Don’t get me wrong, Portugal has a lot of things that are wonderful and inexpensive, and I can’t wait for us to get here at the end of May. But if you move there just to save money I feel like you’re just not going to get a lot out of it.

Don’t “Bubble” Yourself

If everywhere you go is “ex-pat” meetups, you’ve already lost. We met wonderful people (caveat: in Lisbon, so they’re going to be pretty metropolitan already), from Portugal, and the former colonies, and elsewhere. At this time we don’t have any need nor desire to go to any ex-pat meetups. If we meet an American while we’re out in the world, that’s great! Saude! But I just can’t see the desire to do that for us. There’s plenty here already. We’ve had plenty of great conversations with tourists from Italy, Germany, and the States. We’ve had great conversations with Portuguese folks. There’s no need to do these things unless you just want to whine about how you can’t get Ranch dressing. I think your time is better served looking forwards. I can’t guarantee that we’ll never attend such a thing, because, hey, it might be nice sometimes. But we’ve spent a few months over there and never felt any need to attend any such thing.

Social Conservatives might have a rough time

The political system over there seems pretty fluid, but right now is dominated by pretty left-wing parties. I’ve met a few of the folks on their ‘right’ and they would look like absolute commies relative to the right in the states. You can probably maintain the fiscal conservative, libertarian-ish tendencies and do okay (though, as I mentioned, totally outvoted at this time). But if you’re a social conservative – don’t like gay marriage, don’t like trans people, stuff like that – you’re just going to hate it there. Don’t bother. And, furthermore, honestly, I just don’t want you there. They’re there, I’m sure, and you can probably find them, but I just don’t think you’ll be comfortable. And, again, I actually just don’t want you there.

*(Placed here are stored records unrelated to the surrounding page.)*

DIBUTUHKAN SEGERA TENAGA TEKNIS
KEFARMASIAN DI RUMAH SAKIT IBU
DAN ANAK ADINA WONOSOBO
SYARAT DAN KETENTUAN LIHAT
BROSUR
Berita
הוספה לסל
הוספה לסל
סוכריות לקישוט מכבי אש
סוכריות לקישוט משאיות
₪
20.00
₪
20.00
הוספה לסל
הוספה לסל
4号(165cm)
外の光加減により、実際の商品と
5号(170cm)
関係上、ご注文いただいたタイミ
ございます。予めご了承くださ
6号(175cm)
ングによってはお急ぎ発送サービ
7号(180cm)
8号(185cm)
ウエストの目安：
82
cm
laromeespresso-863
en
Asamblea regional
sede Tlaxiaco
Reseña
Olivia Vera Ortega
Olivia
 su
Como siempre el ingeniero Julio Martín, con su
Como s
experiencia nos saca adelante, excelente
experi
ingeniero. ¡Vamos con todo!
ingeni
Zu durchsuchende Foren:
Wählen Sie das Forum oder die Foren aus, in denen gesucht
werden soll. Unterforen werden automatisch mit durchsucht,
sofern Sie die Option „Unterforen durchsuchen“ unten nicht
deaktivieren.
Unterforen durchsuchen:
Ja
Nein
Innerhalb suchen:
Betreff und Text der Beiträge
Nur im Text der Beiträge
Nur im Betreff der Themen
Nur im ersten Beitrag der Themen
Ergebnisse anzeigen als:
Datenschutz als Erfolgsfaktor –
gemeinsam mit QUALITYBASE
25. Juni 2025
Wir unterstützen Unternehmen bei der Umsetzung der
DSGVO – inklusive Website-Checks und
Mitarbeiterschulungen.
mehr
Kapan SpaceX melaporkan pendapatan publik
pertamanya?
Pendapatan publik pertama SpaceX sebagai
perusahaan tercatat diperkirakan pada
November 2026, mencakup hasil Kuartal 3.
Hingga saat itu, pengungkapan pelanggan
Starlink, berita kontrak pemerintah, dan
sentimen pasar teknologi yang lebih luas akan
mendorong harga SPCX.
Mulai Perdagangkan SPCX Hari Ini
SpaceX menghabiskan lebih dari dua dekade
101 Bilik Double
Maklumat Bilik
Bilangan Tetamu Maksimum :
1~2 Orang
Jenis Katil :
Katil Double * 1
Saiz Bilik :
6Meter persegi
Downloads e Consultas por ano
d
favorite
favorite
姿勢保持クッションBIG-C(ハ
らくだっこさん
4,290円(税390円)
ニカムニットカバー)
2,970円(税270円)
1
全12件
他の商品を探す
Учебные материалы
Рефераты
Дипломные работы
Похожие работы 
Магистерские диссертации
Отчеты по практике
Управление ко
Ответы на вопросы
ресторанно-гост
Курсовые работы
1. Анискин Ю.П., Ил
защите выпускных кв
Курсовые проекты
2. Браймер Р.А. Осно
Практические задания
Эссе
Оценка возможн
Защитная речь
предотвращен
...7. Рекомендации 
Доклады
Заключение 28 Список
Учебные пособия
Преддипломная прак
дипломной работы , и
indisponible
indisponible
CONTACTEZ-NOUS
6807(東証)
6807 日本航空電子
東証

Don’t come if you can’t handle inconvenience

Love the place, can’t wait to get there, but let’s be honest – some stuff is annoying. Trying to just buy a ticket for the metro using a credit card can sometimes be a pain; cash ends up being easier. And I hate cash. Paperwork is everywhere. You’re not going to be able to find the brands of things you’re used to. Some things that you can handle in an hour in the States will take you weeks over there.

And I really do hate that. As someone who very likely has undiagnosed ADHD, handling things like paperwork and lines and waiting are not at the top of my skillset. But I can tolerate it for being there; it’s worth it to me. You have to figure out if that’s going to make you nuts, or if you can manage to somehow just handle it. I’m hoping I can.


I really do think that Portugal is a lovely, wonderful, warm place, and I can’t wait to get there soon. I’m prepared for what’s coming – there’s the known unknowns that I’ll figure out, but the scarrier part is the unknown unknowns – and I have no idea what those may be, hence the name. But we’ll do our best and give it our best shot. You should do the same – go there in earnest, try to be there in earnest, and I think you will have a great time. If you don’t do the work, or you aren’t there for the right reasons, I think you’re going to have a bad time. And nobody wants that – not them and definitely not you.